Haley Reinhart, Courtesy: Dana Trippe

That style includes silky R&B, modern and Brill Building pop and the blues, which build up the foundation for her caramel-smooth vocals and piercing falsetto. She pulls equally from Nancy Sinatra and Adele.

That has allowed her to find fans in both the mainstream and niche spaces with collaborations with Postmodern Jukebox and singing clown Puddles Pity Party. Reinhart credits her upbringing in jazz, which she has performed since she was a child and studied in college, as well as taking control of her own image and creating an aesthetic that includes both modern and retro styles that speak to her.

With Lo-Fi Soul, that control extended to the sound—she even co-produced the record with eight different producers.

“I needed to make all these songs have a cohesive sound,” she says. “I have to go in there and say, ‘You know, I really want a harp sound right here, and it needs to sound like this.’ I got to play keys on some of the songs. I was more heavily involved in getting my sound and my point across to everyone involved. I’m proud of that.”

The songs on the album run the gamut, from heartfelt ballads like “Some Way Some How” to bluesy cuts like single “Don’t Know How to Love You” and cheeky kiss-off lounge tune “Honey, There’s The Door” (with a video featuring Julz Tocker of Dancing With The Stars.

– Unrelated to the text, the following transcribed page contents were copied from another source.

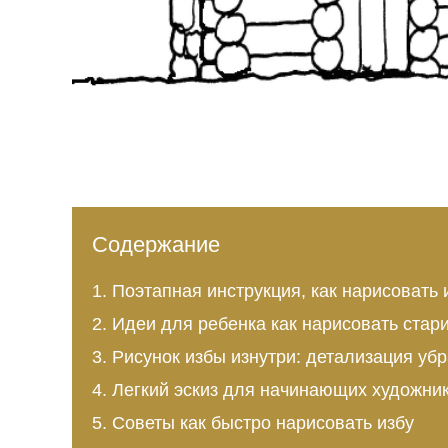
Содержание
Поэтапная инструкция, как нарисовать
Идеи для ребенка как нарисовать стар
Рисунок избы изнутри: детализация уб
Легкий эскиз для начинающих художни
Советы как быстро нарисовать избу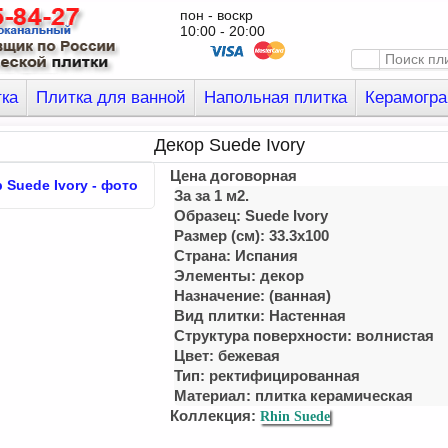
пон - воскр
10:00 - 20:00
тка
Плитка для ванной
Напольная плитка
Керамогра
Декор Suede Ivory
Цена договорная
За за 1 м2.
Образец: Suede Ivory
Размер (см): 33.3x100
Страна: Испания
Элементы: декор
Назначение: (ванная)
Вид плитки: Настенная
Структура поверхности: волнистая
Цвет: бежевая
Тип: ректифицированная
Материал: плитка керамическая
Коллекция:
Rhin Suede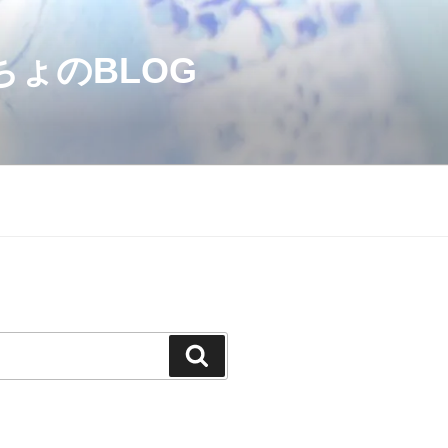
のBLOG
検
索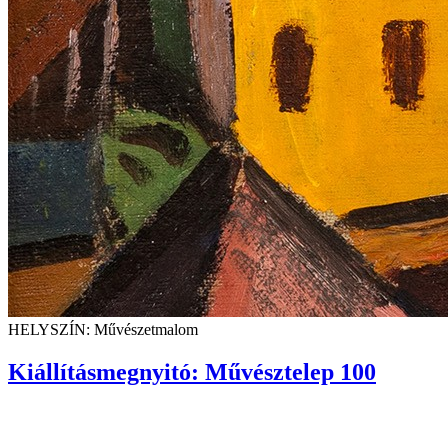
HELYSZÍN: Művészetmalom
Kiállításmegnyitó: Művésztelep 100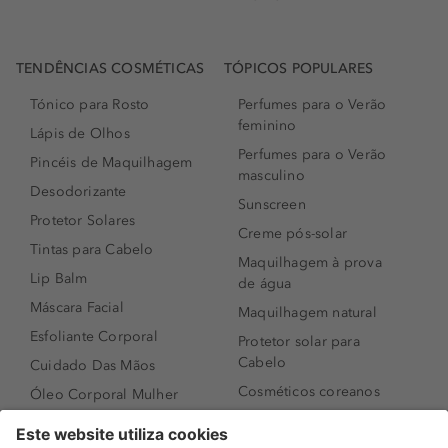
TENDÊNCIAS COSMÉTICAS
TÓPICOS POPULARES
Tónico para Rosto
Perfumes para o Verão
feminino
Lápis de Olhos
Perfumes para o Verão
Pincéis de Maquilhagem
masculino
Desodorizante
Sunscreen
Protetor Solares
Creme pós-solar
Tintas para Cabelo
Maquilhagem à prova
Lip Balm
de água
Máscara Facial
Maquilhagem natural
Esfoliante Corporal
Protetor solar para
Cabelo
Cuidado Das Mãos
Cosméticos coreanos
Óleo Corporal Mulher
Que formato de rosto
Bronzer
tenho?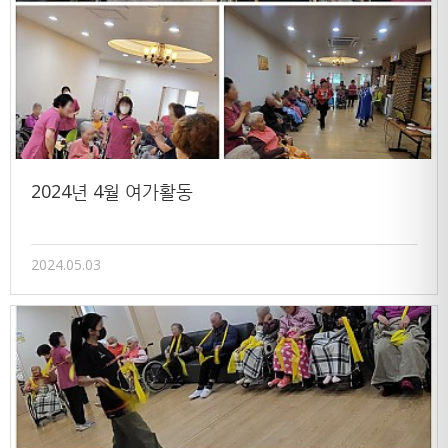
2024년 4월 여가활동
2024.05.03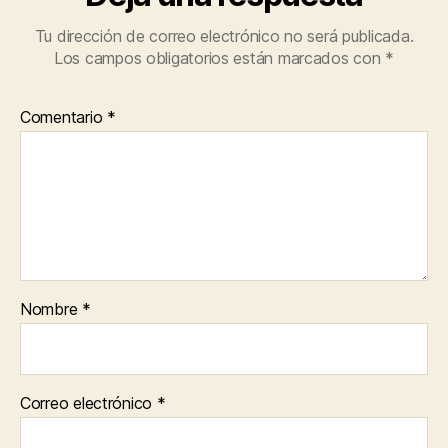
Tu dirección de correo electrónico no será publicada.
Los campos obligatorios están marcados con
*
Comentario
*
Nombre
*
Correo electrónico
*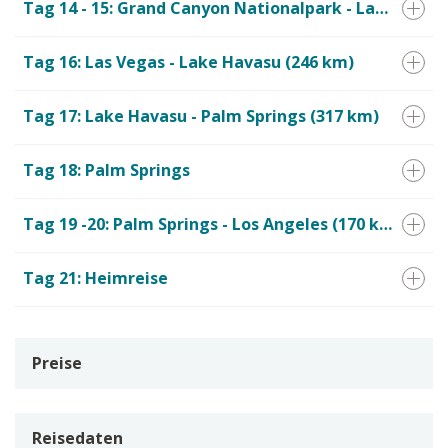
Tag 14 - 15: Grand Canyon Nationalpark - Las Vegas (450 km)
Tag 16: Las Vegas - Lake Havasu (246 km)
Tag 17: Lake Havasu - Palm Springs (317 km)
Tag 18: Palm Springs
Tag 19 -20: Palm Springs - Los Angeles (170 km)
Tag 21: Heimreise
Preise
Reisedaten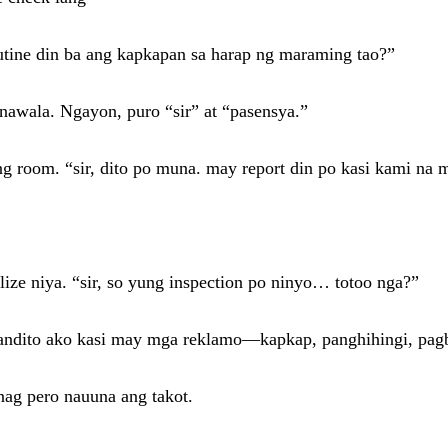
routine din ba ang kapkapan sa harap ng maraming tao?”
nawala. Ngayon, puro “sir” at “pasensya.”
ing room. “sir, dito po muna. may report din po kasi kami na
ize niya. “sir, so yung inspection po ninyo… totoo nga?”
andito ako kasi may mga reklamo—kapkap, panghihingi, pagbab
ag pero nauuna ang takot.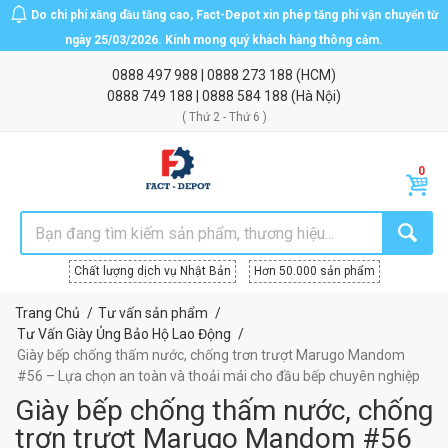
Do chi phí xăng dầu tăng cao, Fact-Depot xin phép tăng phí vận chuyển từ
ngày 25/03/2026. Kính mong quý khách hàng thông cảm.
0888 497 988
|
0888 273 188
(HCM)
0888 749 188
|
0888 584 188
(Hà Nội)
( Thứ 2 - Thứ 6 )
Chất lượng dịch vụ Nhật Bản
Hơn 50.000 sản phẩm
Trang Chủ
Tư vấn sản phẩm
Tư Vấn Giày Ủng Bảo Hộ Lao Động
Giày bếp chống thấm nước, chống trơn trượt Marugo Mandom
#56 – Lựa chọn an toàn và thoải mái cho đầu bếp chuyên nghiệp
Giày bếp chống thấm nước, chống
trơn trượt Marugo Mandom #56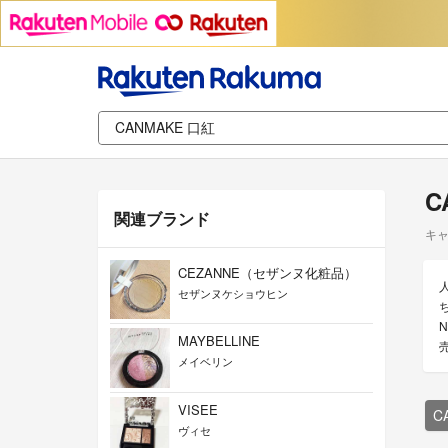
C
関連ブランド
キャ
CEZANNE（セザンヌ化粧品）
セザンヌケショウヒン
MAYBELLINE
メイベリン
VISEE
C
ヴィセ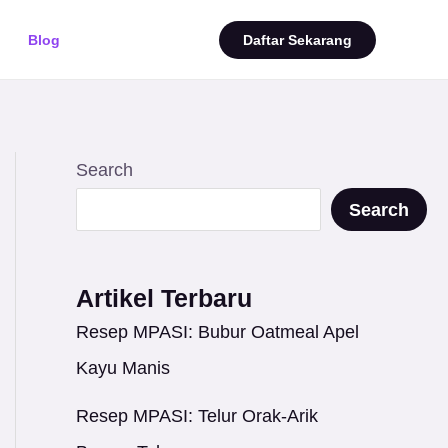
Blog
Daftar Sekarang
Search
Search
Artikel Terbaru
Resep MPASI: Bubur Oatmeal Apel
Kayu Manis
Resep MPASI: Telur Orak-Arik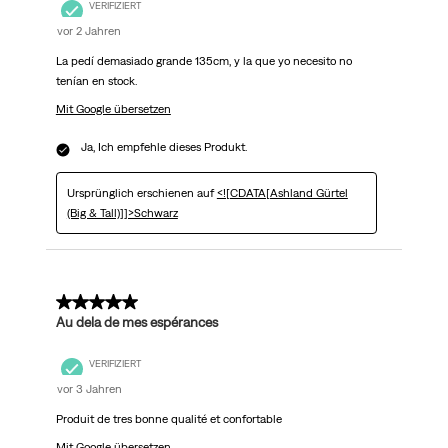
VERIFIZIERT
vor 2 Jahren
La pedí demasiado grande 135cm, y la que yo necesito no
tenían en stock.
Mit Google übersetzen
Ja, Ich empfehle dieses Produkt.
Ursprünglich erschienen auf
<![CDATA[Ashland Gürtel
(Big & Tall)]]>Schwarz
5 von 5 Sternen.
Au dela de mes espérances
VERIFIZIERT
vor 3 Jahren
Produit de tres bonne qualité et confortable
Mit Google übersetzen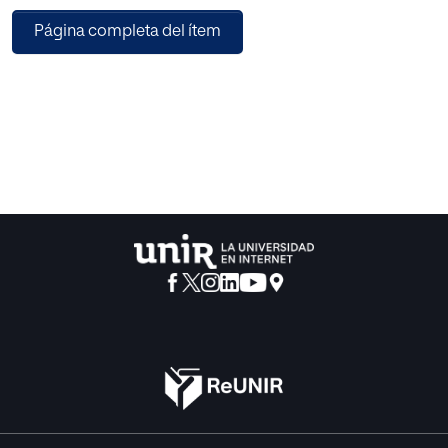
Página completa del ítem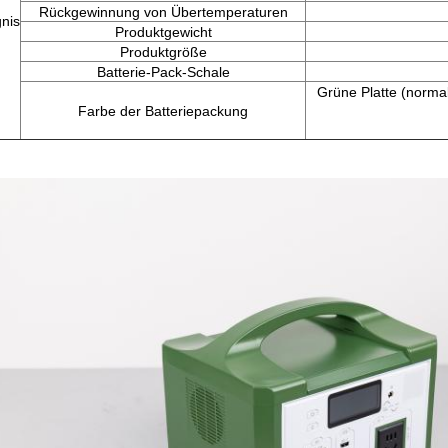
Rückgewinnung von Übertemperaturen
nis
Produktgewicht
Produktgröße
Batterie-Pack-Schale
Grüne Platte (normal
Farbe der Batteriepackung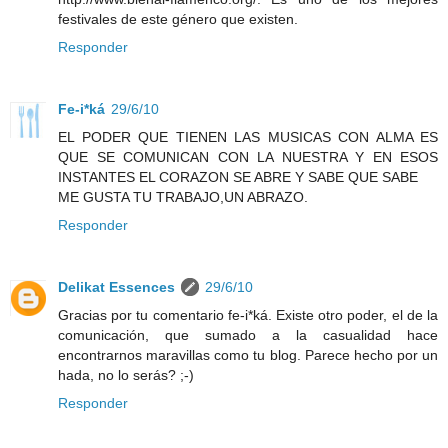
festivales de este género que existen.
Responder
Fe-i*ká
29/6/10
EL PODER QUE TIENEN LAS MUSICAS CON ALMA ES
QUE SE COMUNICAN CON LA NUESTRA Y EN ESOS
INSTANTES EL CORAZON SE ABRE Y SABE QUE SABE
ME GUSTA TU TRABAJO,UN ABRAZO.
Responder
Delikat Essences
29/6/10
Gracias por tu comentario fe-i*ká. Existe otro poder, el de la
comunicación, que sumado a la casualidad hace
encontrarnos maravillas como tu blog. Parece hecho por un
hada, no lo serás? ;-)
Responder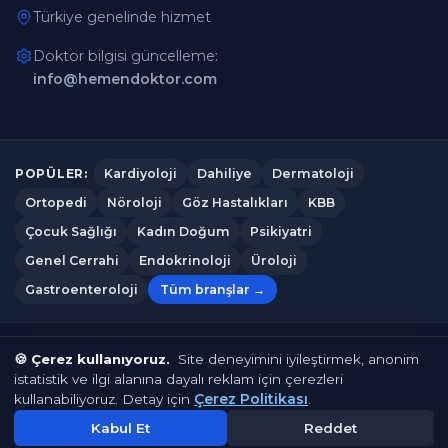
Türkiye genelinde hizmet
Doktor bilgisi güncelleme:
info@hemendoktor.com
Kardiyoloji
Dahiliye
Dermatoloji
POPÜLER:
Ortopedi
Nöroloji
Göz Hastalıkları
KBB
Çocuk Sağlığı
Kadın Doğum
Psikiyatri
Genel Cerrahi
Endokrinoloji
Üroloji
Gastroenteroloji
Tüm branşlar →
Hemendoktor.com
© 2026
— Tüm hakları saklıdır.
🍪 Çerez kullanıyoruz.
Site deneyimini iyileştirmek, anonim
istatistik ve ilgi alanına dayalı reklam için çerezleri
Çerez Politikası
Gizlilik Politikası
Kullanım Koşulları
Çerez Politikası
kullanabiliyoruz. Detay için
.
Çerez Tercihleri
İletişim
Kabul Et
Reddet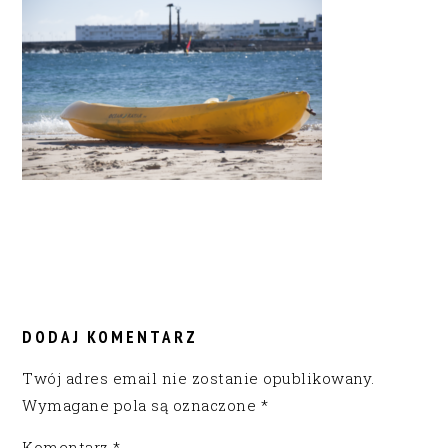
READER
INTERACTIONS
DODAJ KOMENTARZ
Twój adres email nie zostanie opublikowany.
Wymagane pola są oznaczone
*
Komentarz
*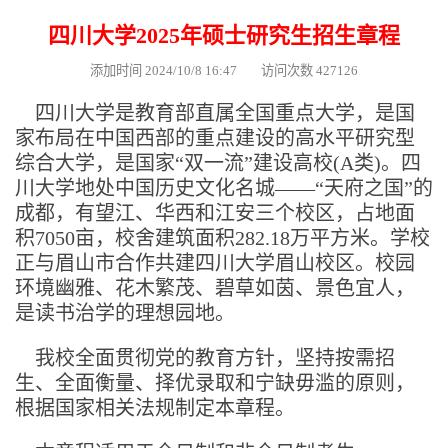
四川大学2025年硕士研究生招生章程
添加时间 2024/10/8 16:47 访问次数 427126
四川大学是教育部直属全国重点大学，是国
家布局在中国西部的重点建设的高水平研究型
综合大学，是国家“双一流”建设高校(A类)。四
川大学地处中国历史文化名城——“天府之国”的
成都，有望江、华西和江安三个校区，占地面
积7050亩，校舍建筑面积282.18万平方米。学校
正与眉山市合作共建四川大学眉山校区。校园
环境幽雅、花木繁茂、碧草如茵、景色宜人，
是读书治学的理想园地。
我校全面贯彻党的教育方针，坚持按需招
生、全面衡量、择优录取和宁缺毋滥的原则，
根据国家相关法规制定本章程。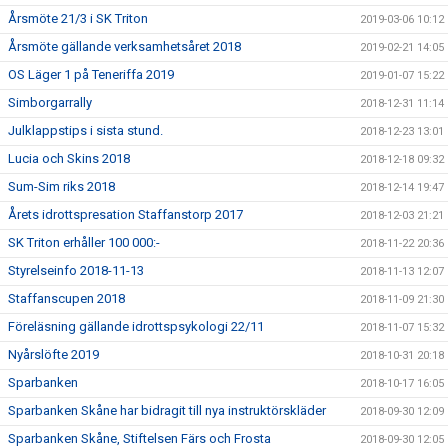
Årsmöte 21/3 i SK Triton
2019-03-06 10:12
Årsmöte gällande verksamhetsåret 2018
2019-02-21 14:05
OS Läger 1 på Teneriffa 2019
2019-01-07 15:22
Simborgarrally
2018-12-31 11:14
Julklappstips i sista stund.
2018-12-23 13:01
Lucia och Skins 2018
2018-12-18 09:32
Sum-Sim riks 2018
2018-12-14 19:47
Årets idrottspresation Staffanstorp 2017
2018-12-03 21:21
SK Triton erhåller 100 000:-
2018-11-22 20:36
Styrelseinfo 2018-11-13
2018-11-13 12:07
Staffanscupen 2018
2018-11-09 21:30
Föreläsning gällande idrottspsykologi 22/11
2018-11-07 15:32
Nyårslöfte 2019
2018-10-31 20:18
Sparbanken
2018-10-17 16:05
Sparbanken Skåne har bidragit till nya instruktörskläder
2018-09-30 12:09
Sparbanken Skåne, Stiftelsen Färs och Frosta
2018-09-30 12:05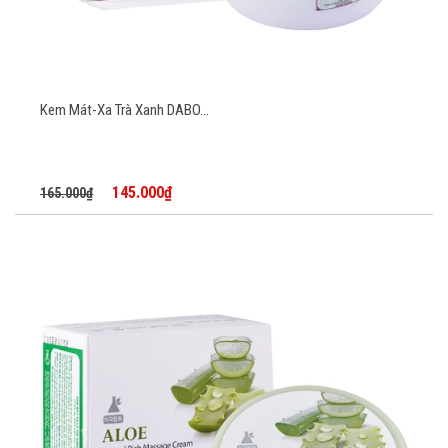
Kem Mát-Xa Trà Xanh DABO...
145.000₫
165.000₫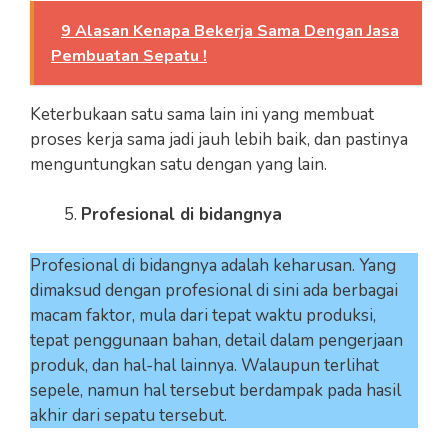
9 Alasan Kenapa Bekerja Sama Dengan Jasa
Pembuatan Sepatu !
Keterbukaan satu sama lain ini yang membuat
proses kerja sama jadi jauh lebih baik, dan pastinya
menguntungkan satu dengan yang lain.
Profesional di bidangnya
Profesional di bidangnya adalah keharusan. Yang
dimaksud dengan profesional di sini ada berbagai
macam faktor, mula dari tepat waktu produksi,
tepat penggunaan bahan, detail dalam pengerjaan
produk, dan hal-hal lainnya. Walaupun terlihat
sepele, namun hal tersebut berdampak pada hasil
akhir dari sepatu tersebut.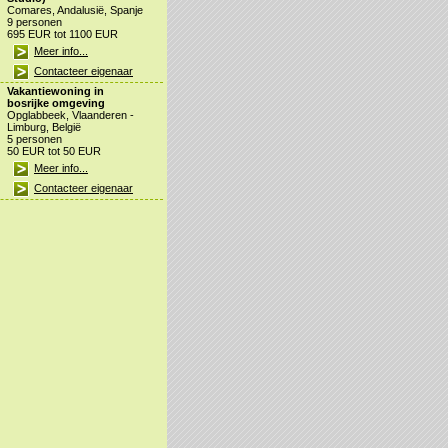
Comares, Andalusië, Spanje
9 personen
695 EUR tot 1100 EUR
Meer info...
Contacteer eigenaar
Vakantiewoning in
bosrijke omgeving
Opglabbeek, Vlaanderen -
Limburg, België
5 personen
50 EUR tot 50 EUR
Meer info...
Contacteer eigenaar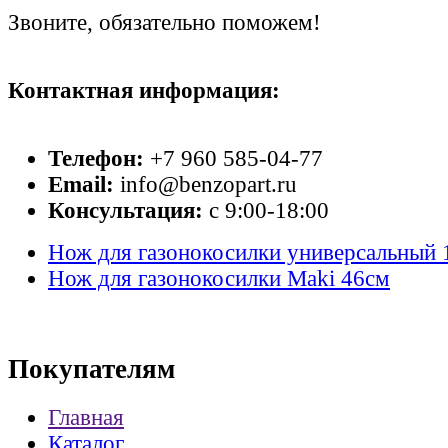
Звоните, обязательно поможем!
Контактная информация:
Телефон:
+7 960 585-04-77
Email:
info@benzopart.ru
Консультация:
с 9:00-18:00
Нож для газонокосилки универсальный 1
Нож для газонокосилки Maki 46см
Покупателям
Главная
Каталог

Reinhart pulled from her love of writing poetry on the songs—with books of her poems that she wrote between the ages of 9 and 13. Many of the songs started with voice memos that she would bring to her various co-producers. One of them, Nashville producer Tony Esterly (Sia, BTS), took her raw recordings and used them in the final songs.

“So I’d have this original, totally lo-fi recording from my phone now an actual part of the song, which I thought was really, really neat,” she says. “I’ve kind of just established that I know where I want to take a melody and I know the stories that I want to be told. People just let me go off. I do 98 percent of all of that, melodically and lyrically speaking.”

Since she was a child, Haley Reinhart has been told by the people around her—even strangers who have heard her sing—that she has an old soul. She doesn’t disagree and says that for many years she has questioned whether she was in the “wrong time.”

But she hopes with this new record that she’s able to show her other sides and personalities with her original songs.

“I feel like these songs really show the different sides of who I am as a person,” she says. “You know? Not just the somber side or the jazzy side or whatever. I have a lot to me as an artist so I wanted to portray that as much as I could. … Now more than ever I feel like I’m here for that very purpose, to keep a lot of the old times and golden ages alive and also put my own original stamp on it.”